Although, you, the claimant, are not as well financed or legally trained, there are several things you can do to protect your status as “disabled”:

  • Make sure your medical records are very detailed and complete. In this age of electronic records and pressure on physicians to see more patients more quickly, you need to make sure the doctor is putting all of your issues in the record. All of your symptoms needed to be clearly described at each visit even if they haven’t changed. Make sure any events or anecdotes that illustrate your limitations are recorded. Ask your doctor to order any and all tests that can “objectively” support your restrictions and limitations.
  • Know when the insurance company is looking at your records. Ask the doctor or the nurse to put a conspicuous notation in your file that you are to be contacted EVERY time the insurance company contacts your doctor. If your doctor isn’t already aware, make sure he/she knows not to speak about your condition to the company by phone, but to ask them to submit their questions in writing.

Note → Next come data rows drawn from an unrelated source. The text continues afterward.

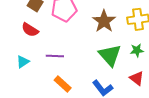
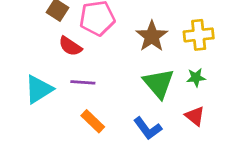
red semicircle: (30, 30) -> (70, 46), moved
cyan triangle: (23, 62) -> (39, 89), size x1.6

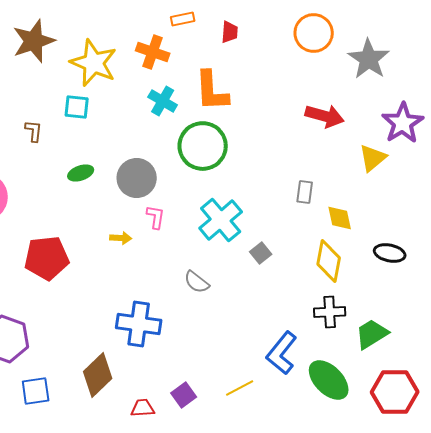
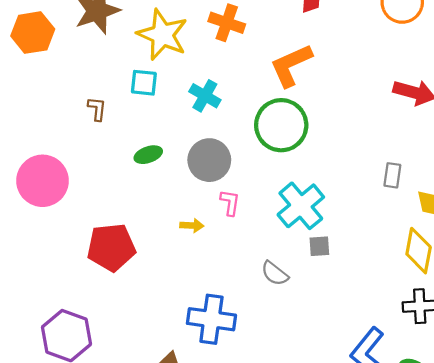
orange L-shape: (212, 91) -> (291, 65), turned 69
cyan cross: (163, 101) -> (205, 96), moved
gray square: (261, 253) -> (319, 246), moved, turned 35

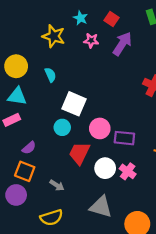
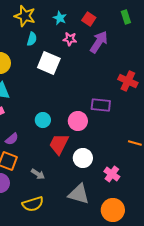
yellow star: (54, 36) -> (25, 16), moved
cyan semicircle: (50, 75) -> (32, 39), moved, turned 40
white square: (74, 104) -> (49, 63), moved
purple rectangle: (124, 138) -> (101, 105), moved
pink cross: (128, 171) -> (112, 174), moved

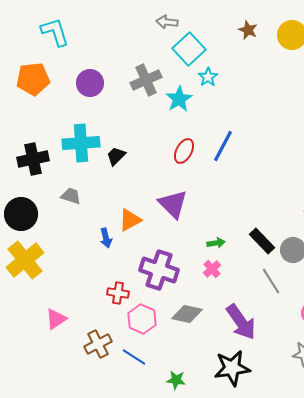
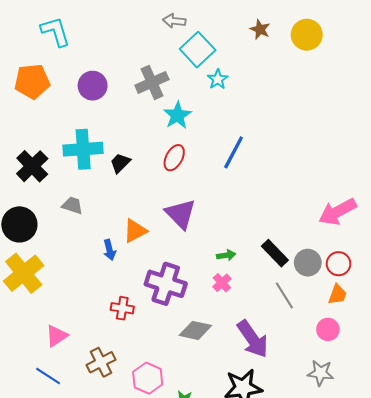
cyan star: (179, 99) -> (177, 115), moved
red ellipse: (184, 151) -> (174, 158), moved
black cross: (33, 159) -> (32, 166), turned -32
pink hexagon: (142, 319) -> (148, 378), moved
blue line: (134, 357) -> (48, 376), moved

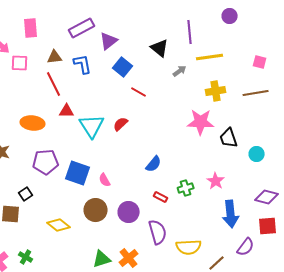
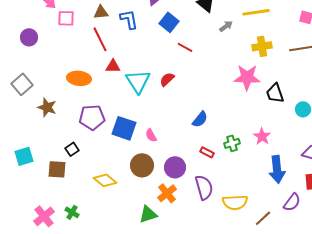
orange cross: (129, 258) -> (167, 193), moved

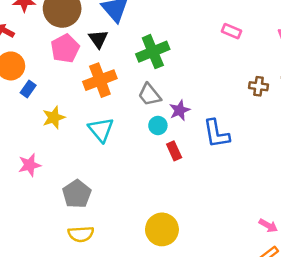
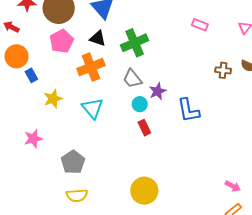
black triangle: (98, 39) -> (98, 38), moved, turned -36
blue rectangle: (28, 89) -> (31, 75), turned -64
red rectangle: (174, 151) -> (144, 128), moved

  • Know your rights. If your LTD came through an employer, your plan comes under the federal Employee Retirement Income Security Act of1974 (E.R.I.S.A.). While that law is not the most consumer-friendly law, it does give you some rights if your claim is denied or terminated. For example, you have the right to a free copy of your complete claim file. Also, the law gives you 180 days to file an appeal so do not let some clerk rush you into quickly sending in a handwritten letter with a page or two of medical records.
  • Seek professional help. Unfortunately, insurance companies pay very little attention to appeals unless they come from an attorney. Unfortunately, E.R.I.S.A. limits the fees attorneys can charge so it is not easy to find one. Most attorneys who do take these cases on a contingency basis charge not only a percentage of the initial retrospective payment but also a percentage of each future monthly disability payment. All the more reason to work with your doctors to make sure your records clearly show your restrictions and limitations.